§ **RECORD EXTRACTS**:
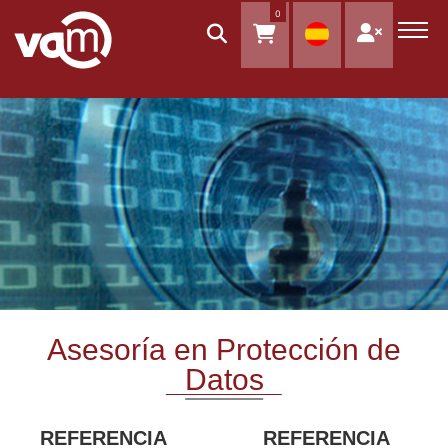
0
Asesoría en Protección de
Datos
REFERENCIA
REFERENCIA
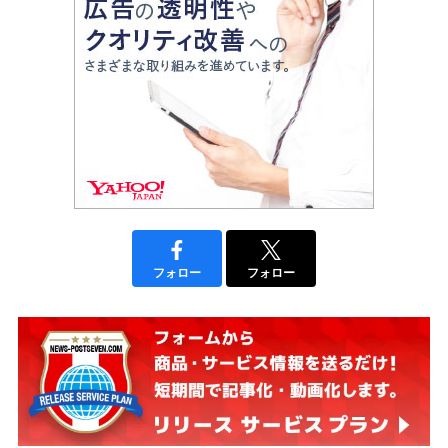
フォロー
フォロー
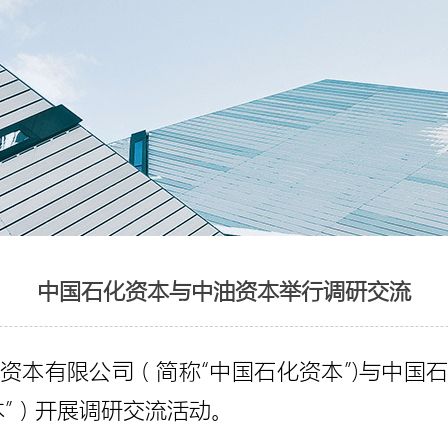
中国石化资本与中油资本举行调研交流
资本有限公司（简称“中国石化资本”)与中国
本”）开展调研交流活动。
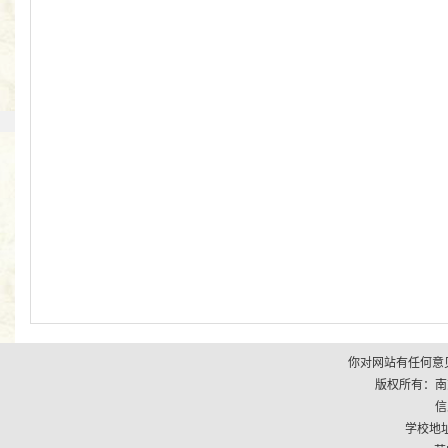
你对网站有任何意见
版权所有：南京市江
信
学校地址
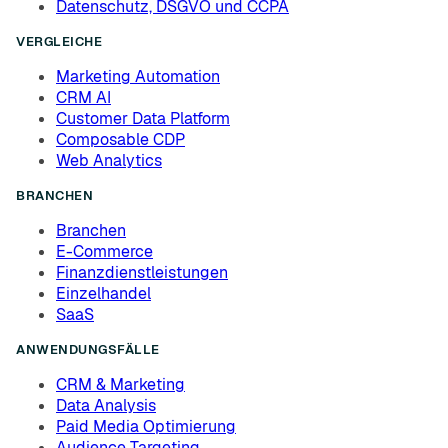
Datenschutz, DSGVO und CCPA
VERGLEICHE
Marketing Automation
CRM AI
Customer Data Platform
Composable CDP
Web Analytics
BRANCHEN
Branchen
E-Commerce
Finanzdienstleistungen
Einzelhandel
SaaS
ANWENDUNGSFÄLLE
CRM & Marketing
Data Analysis
Paid Media Optimierung
Audience Targeting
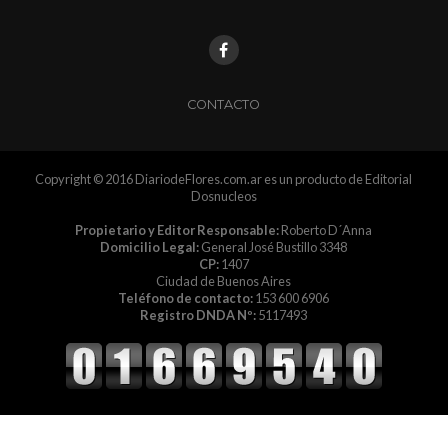
CONTACTO
Copyright © 2016 DiariodeFlores.com.ar es un producto de Editorial
Dosnucleos
Propietario y Editor Responsable:
Roberto D´Anna
Domicilio Legal:
General José Bustillo 3348
CP:
1407
Ciudad de Buenos Aires
Teléfono de contacto:
153 600 6906
Registro DNDA Nº:
5117493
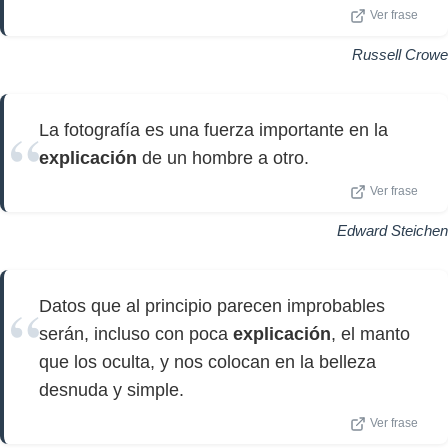
Ver frase
Russell Crowe
La fotografía es una fuerza importante en la
explicación
de un hombre a otro.
Ver frase
Edward Steichen
Datos que al principio parecen improbables
serán, incluso con poca
explicación
, el manto
que los oculta, y nos colocan en la belleza
desnuda y simple.
Ver frase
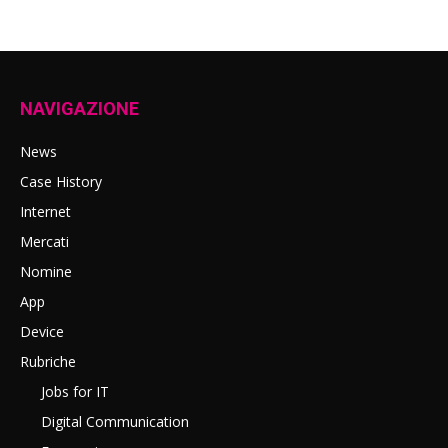
NAVIGAZIONE
News
Case History
Internet
Mercati
Nomine
App
Device
Rubriche
Jobs for IT
Digital Communication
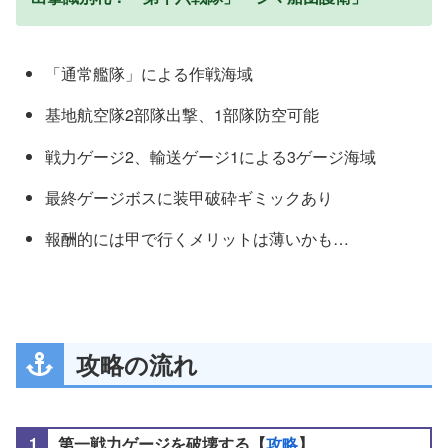
「通常艦隊」による作戦海域
基地航空隊2部隊出撃、1部隊防空可能
戦力ゲージ2、輸送ゲージ1による3ゲージ海域
最終ゲージボスに装甲破砕ギミックあり
報酬的には甲で行くメリットは薄いかも…
攻略の流れ
第一戦力ゲージを破壊する【
攻略
】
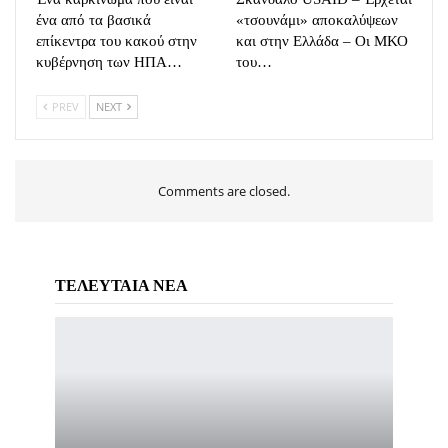
ένα από τα βασικά
«τσουνάμι» αποκαλύψεων
επίκεντρα του κακού στην
και στην Ελλάδα – Οι ΜΚΟ
κυβέρνηση των ΗΠΑ…
του…
PREV
NEXT
Comments are closed.
ΤΕΛΕΥΤΑΙΑ ΝΕΑ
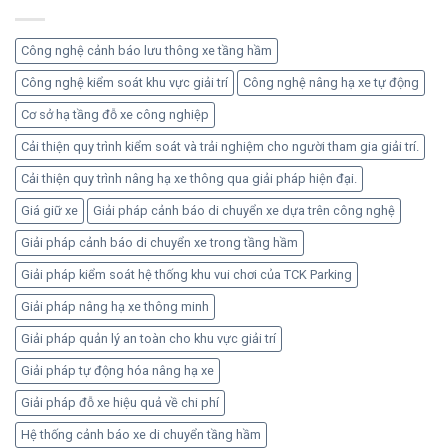
lý
máy
xe
chung
Công nghệ cảnh báo lưu thông xe tầng hầm
cư
hiệu
Công nghệ kiểm soát khu vực giải trí
Công nghệ nâng hạ xe tự động
quả
Cơ sở hạ tầng đỗ xe công nghiệp
an
toàn
Cải thiện quy trình kiểm soát và trải nghiệm cho người tham gia giải trí.
Cải thiện quy trình nâng hạ xe thông qua giải pháp hiện đại.
Giá giữ xe
Giải pháp cảnh báo di chuyển xe dựa trên công nghệ
Giải pháp cảnh báo di chuyển xe trong tầng hầm
Giải pháp kiểm soát hệ thống khu vui chơi của TCK Parking
Giải pháp nâng hạ xe thông minh
Giải pháp quản lý an toàn cho khu vực giải trí
Giải pháp tự động hóa nâng hạ xe
Giải pháp đỗ xe hiệu quả về chi phí
Hệ thống cảnh báo xe di chuyển tầng hầm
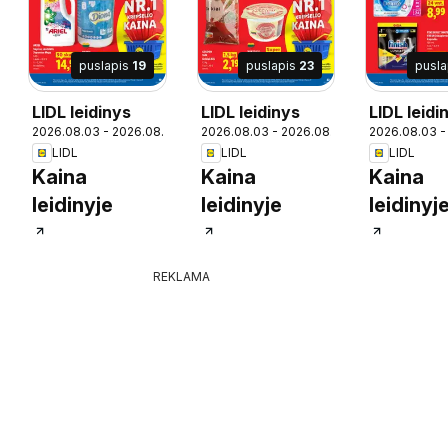
puslapis
19
puslapis
23
pusl
LIDL leidinys
LIDL leidinys
LIDL leidi
09
2026.08.03 - 2026.08.09
2026.08.03 - 2026.08.09
2026.08.03 -
LIDL
LIDL
LIDL
Kaina
Kaina
Kaina
leidinyje
leidinyje
leidinyj
REKLAMA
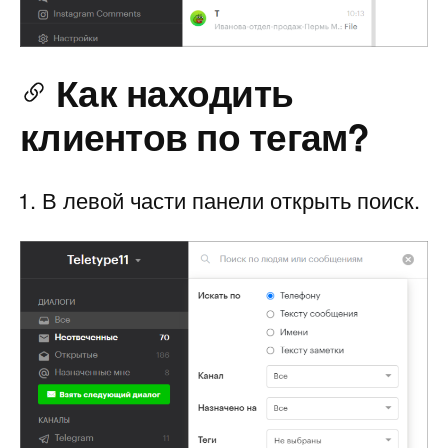
Как находить
клиентов по тегам?
В левой части панели открыть поиск.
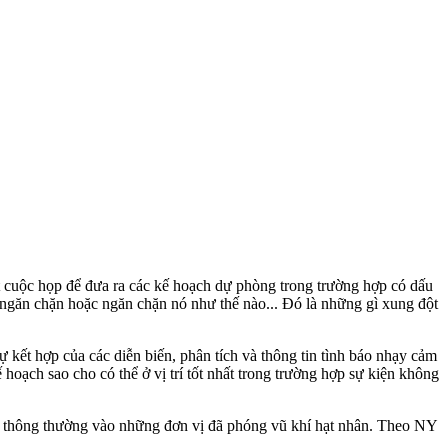
 cuộc họp để đưa ra các kế hoạch dự phòng trong trường hợp có dấu
g ngăn chặn hoặc ngăn chặn nó như thế nào... Đó là những gì xung đột
ết hợp của các diễn biến, phân tích và thông tin tình báo nhạ‌y cả‌m
hoạch sao cho có thể ở vị trí tốt nhất trong trường hợp sự kiện không
hí thông thường vào những đơn vị đã phóng vũ khí hạt nhân. Theo NY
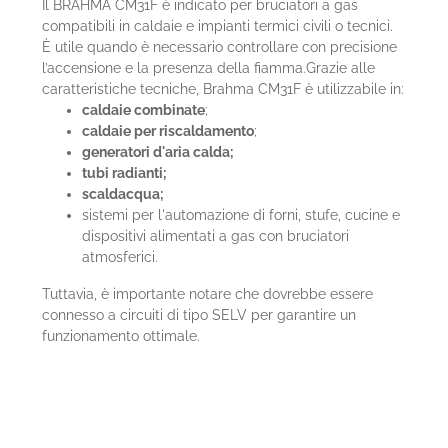
Il BRAHMA CM31F è indicato per bruciatori a gas
compatibili in caldaie e impianti termici civili o tecnici.
È utile quando è necessario controllare con precisione
l’accensione e la presenza della fiamma.Grazie alle
caratteristiche tecniche, Brahma CM31F è utilizzabile in:
caldaie combinate
;
caldaie per riscaldamento
;
generatori d'aria calda;
tubi radianti;
scaldacqua;
sistemi per l'automazione di forni, stufe, cucine e
dispositivi alimentati a gas con bruciatori
atmosferici.
Tuttavia, è importante notare che dovrebbe essere
connesso a circuiti di tipo SELV per garantire un
funzionamento ottimale.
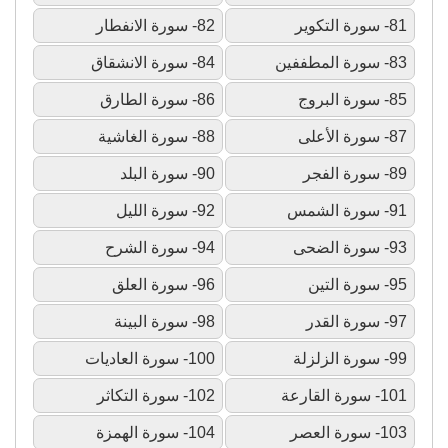
81- سورة التكوير
82- سورة الانفطار
83- سورة المطففين
84- سورة الانشقاق
85- سورة البروج
86- سورة الطارق
87- سورة الأعلى
88- سورة الغاشية
89- سورة الفجر
90- سورة البلد
91- سورة الشمس
92- سورة الليل
93- سورة الضحى
94- سورة الشرح
95- سورة التين
96- سورة العلق
97- سورة القدر
98- سورة البينة
99- سورة الزلزلة
100- سورة العاديات
101- سورة القارعة
102- سورة التكاثر
103- سورة العصر
104- سورة الهمزة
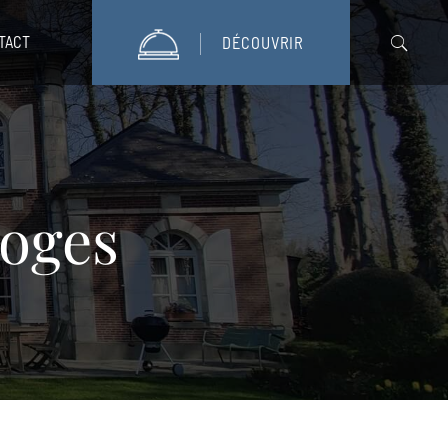
TACT
DÉCOUVRIR
Loges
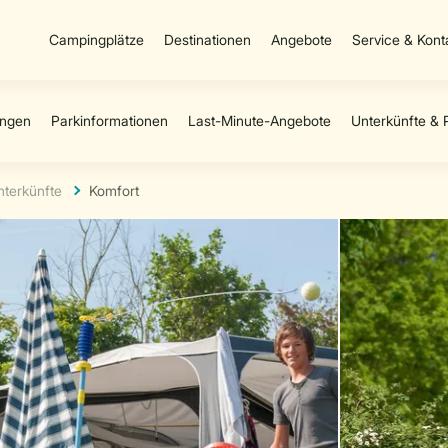
Campingplätze
Destinationen
Angebote
Service & Kont
nterkünfte
Komfort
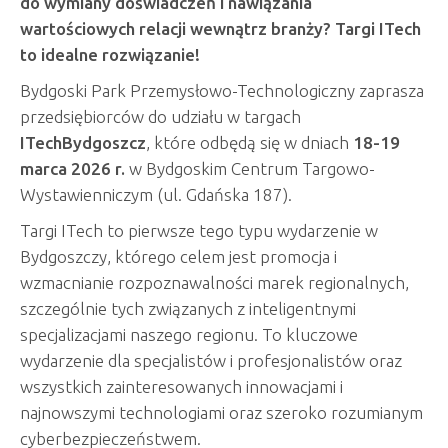
do wymiany doświadczeń i nawiązania
wartościowych relacji wewnątrz branży? Targi ITech
to idealne rozwiązanie!
Bydgoski Park Przemysłowo-Technologiczny zaprasza
przedsiębiorców do udziału w targach
ITechBydgoszcz
, które odbędą się w dniach
18-19
marca 2026 r.
w Bydgoskim Centrum Targowo-
Wystawienniczym (ul. Gdańska 187).
Targi ITech to pierwsze tego typu wydarzenie w
Bydgoszczy, którego celem jest promocja i
wzmacnianie rozpoznawalności marek regionalnych,
szczególnie tych związanych z inteligentnymi
specjalizacjami naszego regionu. To kluczowe
wydarzenie dla specjalistów i profesjonalistów oraz
wszystkich zainteresowanych innowacjami i
najnowszymi technologiami oraz szeroko rozumianym
cyberbezpieczeństwem.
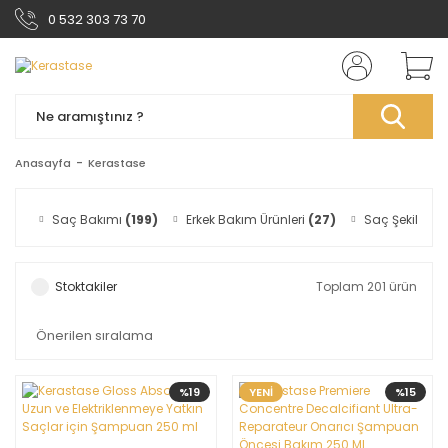
0 532 303 73 70
Anasayfa
Kerastase
Saç Bakımı
(199)
Erkek Bakım Ürünleri
(27)
Saç Şekilllendi
Stoktakiler
Toplam 201 ürün
%19
YENİ
%15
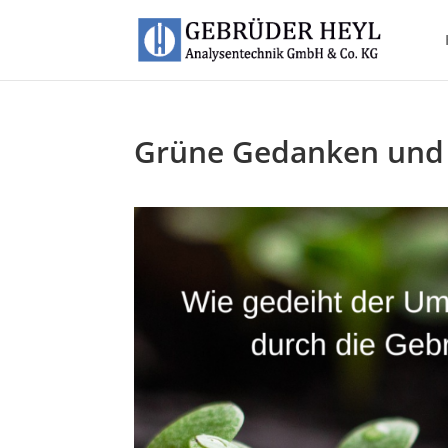
Grüne Gedanken und 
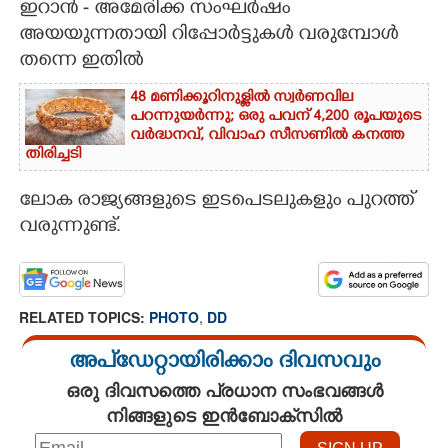
ഇറാൻ - അമേരിക്ക സംഘർഷം
അയയുന്നതായി റിപ്പോർട്ടുകൾ വരുമ്പോൾ
CARTOONS
തന്നെ ഇതിൽ
LITERATURE
48 മണിക്കൂറിനുള്ളിൽ സ്വർണവില
പറന്നുയർന്നു; ഒരു പവന് 4,200 രൂപയുടെ
വർദ്ധനവ്, വിവാഹ സീസണിൽ കനത്ത
ZOOM
തിരിച്ചടി
ലോക രാജ്യങ്ങളുടെ ഇടപെടലുകളും പുറത്ത്
CONTACT US
വരുന്നുണ്ട്.
RELATED TOPICS:
PHOTO
,
DD
അപ്ഡേറ്റായിരിക്കാം ദിവസവും
ഒരു ദിവസത്തെ പ്രധാന സംഭവങ്ങൾ
നിങ്ങളുടെ ഇൻബോക്സിൽ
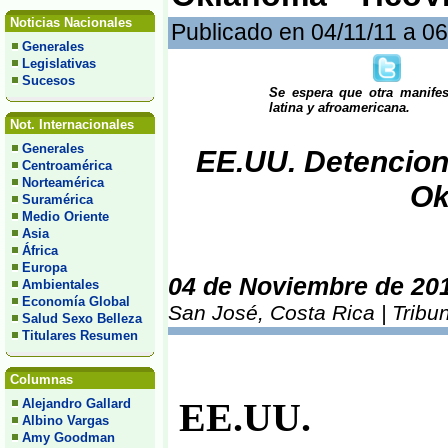
Noticias Nacionales
Publicado en 04/11/11 a 0
Generales
Legislativas
Sucesos
Se espera que otra manifes
latina y afroamericana.
Not. Internacionales
Generales
EE.UU. Detencion
Centroamérica
Norteamérica
Ok
Suramérica
Medio Oriente
Asia
África
Europa
04 de Noviembre de 20
Ambientales
Economía Global
San José, Costa Rica | Tribu
Salud Sexo Belleza
Titulares Resumen
Columnas
Alejandro Gallard
EE.UU.
Albino Vargas
Amy Goodman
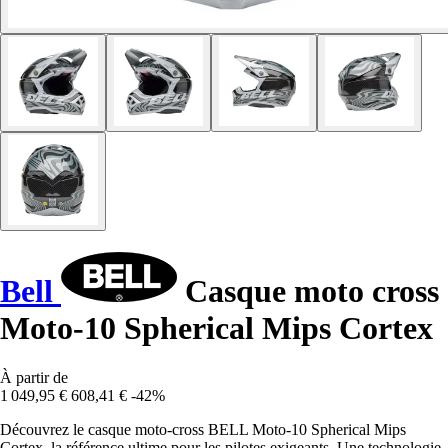
Bell
Casque moto cross
Moto-10 Spherical Mips Cortex
À partir de
1 049,95 €
608,41 €
-42%
Découvrez le casque moto-cross BELL Moto-10 Spherical Mips
Cortex, la référence ultime pour les pilotes exigeants. Une technologie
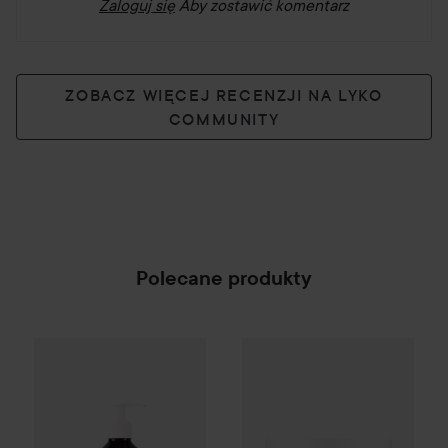
Zaloguj się
Aby zostawić komentarz
ZOBACZ WIĘCEJ RECENZJI NA LYKO
COMMUNITY
Polecane produkty
Campaign 25%
Scandinavian Soap Factory
WOW-cena
Beauty of Joseon
Blomst
SPONSORED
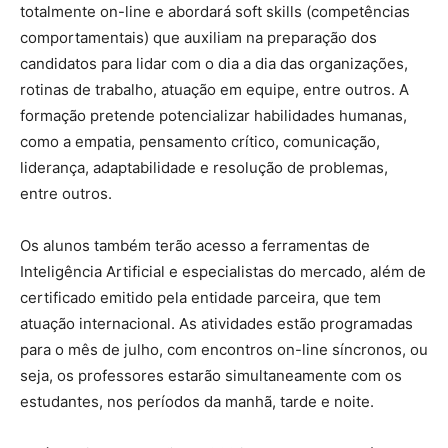
totalmente on-line e abordará soft skills (competências
comportamentais) que auxiliam na preparação dos
candidatos para lidar com o dia a dia das organizações,
rotinas de trabalho, atuação em equipe, entre outros. A
formação pretende potencializar habilidades humanas,
como a empatia, pensamento crítico, comunicação,
liderança, adaptabilidade e resolução de problemas,
entre outros.
Os alunos também terão acesso a ferramentas de
Inteligência Artificial e especialistas do mercado, além de
certificado emitido pela entidade parceira, que tem
atuação internacional. As atividades estão programadas
para o mês de julho, com encontros on-line síncronos, ou
seja, os professores estarão simultaneamente com os
estudantes, nos períodos da manhã, tarde e noite.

§ **WHAT YOU SHOULD DO**:
Among the records above, a stretch begins at the line containing "Cơ sở hạ tầng đỗ xe công nghiệp" and ends at the line containing "Giải pháp đỗ xe hiệu quả về chi phí". Restate that stretch word for word, and nothing else.

§ **ANSWER SECTION**:
Cơ sở hạ tầng đỗ xe công nghiệp
an
toàn
Cải thiện quy trình kiểm soát và trải nghiệm cho người tham gia giải trí.
Cải thiện quy trình nâng hạ xe thông qua giải pháp hiện đại.
Giá giữ xe
Giải pháp cảnh báo di chuyển xe dựa trên công nghệ
Giải pháp cảnh báo di chuyển xe trong tầng hầm
Giải pháp kiểm soát hệ thống khu vui chơi của TCK Parking
Giải pháp nâng hạ xe thông minh
Giải pháp quản lý an toàn cho khu vực giải trí
Giải pháp tự động hóa nâng hạ xe
Giải pháp đỗ xe hiệu quả về chi phí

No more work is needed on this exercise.